Japan nuke plant gets safety clearance
A nuclear power plant in southern Japan cleared an initial safety hurdle on Wednesday, which could make it the first such facility to restart under tough new safety regulations after the industry was idled by the 2011 Fukushima disaster.
With Japan in its first summer without nuclear power in four decades, Prime Minister Shinzo Abe is pushing to restart the country's nuclear sector. A prolonged shutdown forces the nation to turn to expensive fossil fuel imports.
The Nuclear Regulation Authority gave preliminary safety approval for Kyushu Electric Co's Sendai plant, accepting its upgraded design and safety features. The new safety standards involve safeguards against severe nuclear accidents and natural disasters.
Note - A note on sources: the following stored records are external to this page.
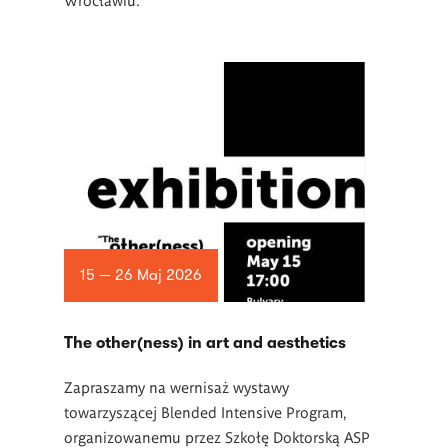
15 — 26 Maj 2026
The other(ness) in art and aesthetics
Zapraszamy na wernisaż wystawy
towarzyszącej Blended Intensive Program,
organizowanemu przez Szkołę Doktorską ASP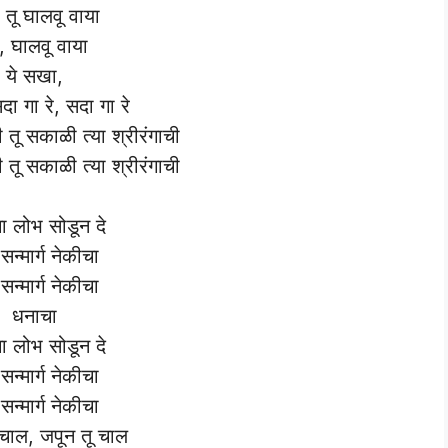
तू घालवू वाया
 घालवू वाया
ये सखा,
दा गा रे, सदा गा रे
ी तू सकाळी त्या श्रीरंगाची
ी तू सकाळी त्या श्रीरंगाची
ा लोभ सोडून दे
सन्मार्ग नेकीचा
सन्मार्ग नेकीचा
धनाचा
ा लोभ सोडून दे
सन्मार्ग नेकीचा
सन्मार्ग नेकीचा
 चाल, जपून तू चाल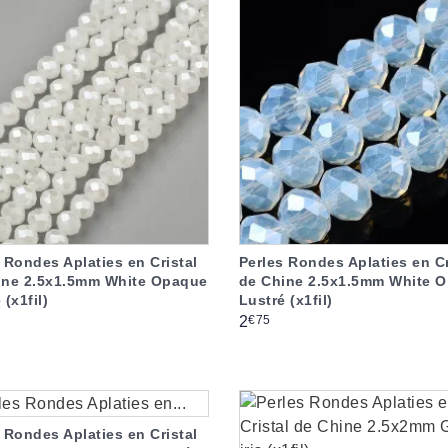
 Rondes Aplaties en Cristal
Perles Rondes Aplaties en Cr
ine 2.5x1.5mm White Opaque
de Chine 2.5x1.5mm White O
 (x1fil)
Lustré (x1fil)
Prix
€75
2
 Rondes Aplaties en Cristal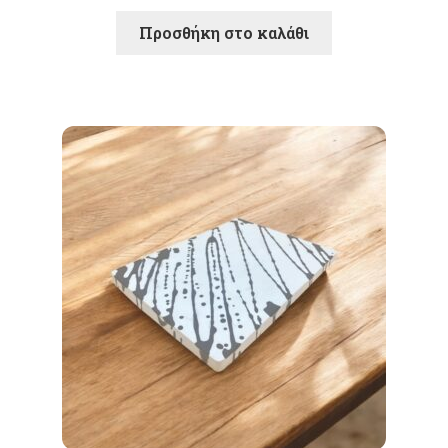
Προσθήκη στο καλάθι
The nuclear station could restart this fall if it gains approval from local communities.
"This is a step forward. After we get the safety decision we would like to move toward restarts," Abe said during a visit to northern Japan on Wednesday. Understanding from local residents is essential, he said.
Japan's reactors were gradually taken offline, with the last one shutting down last year, after a massive earthquake and tsunami crashed into the Fukushima Daiichi plant in March 2011, triggering the worst nuclear disaster since Chernobyl in 1986.
The Fukushima disaster shook public confidence in atomic power and exposed close ties between the powerful nuclear industry and a regulator that was overseen by a government arm whose purpose was to promote the energy source.
The NRA, an independent watchdog set up in 2012, has been vetting restart applications for plants for over a year.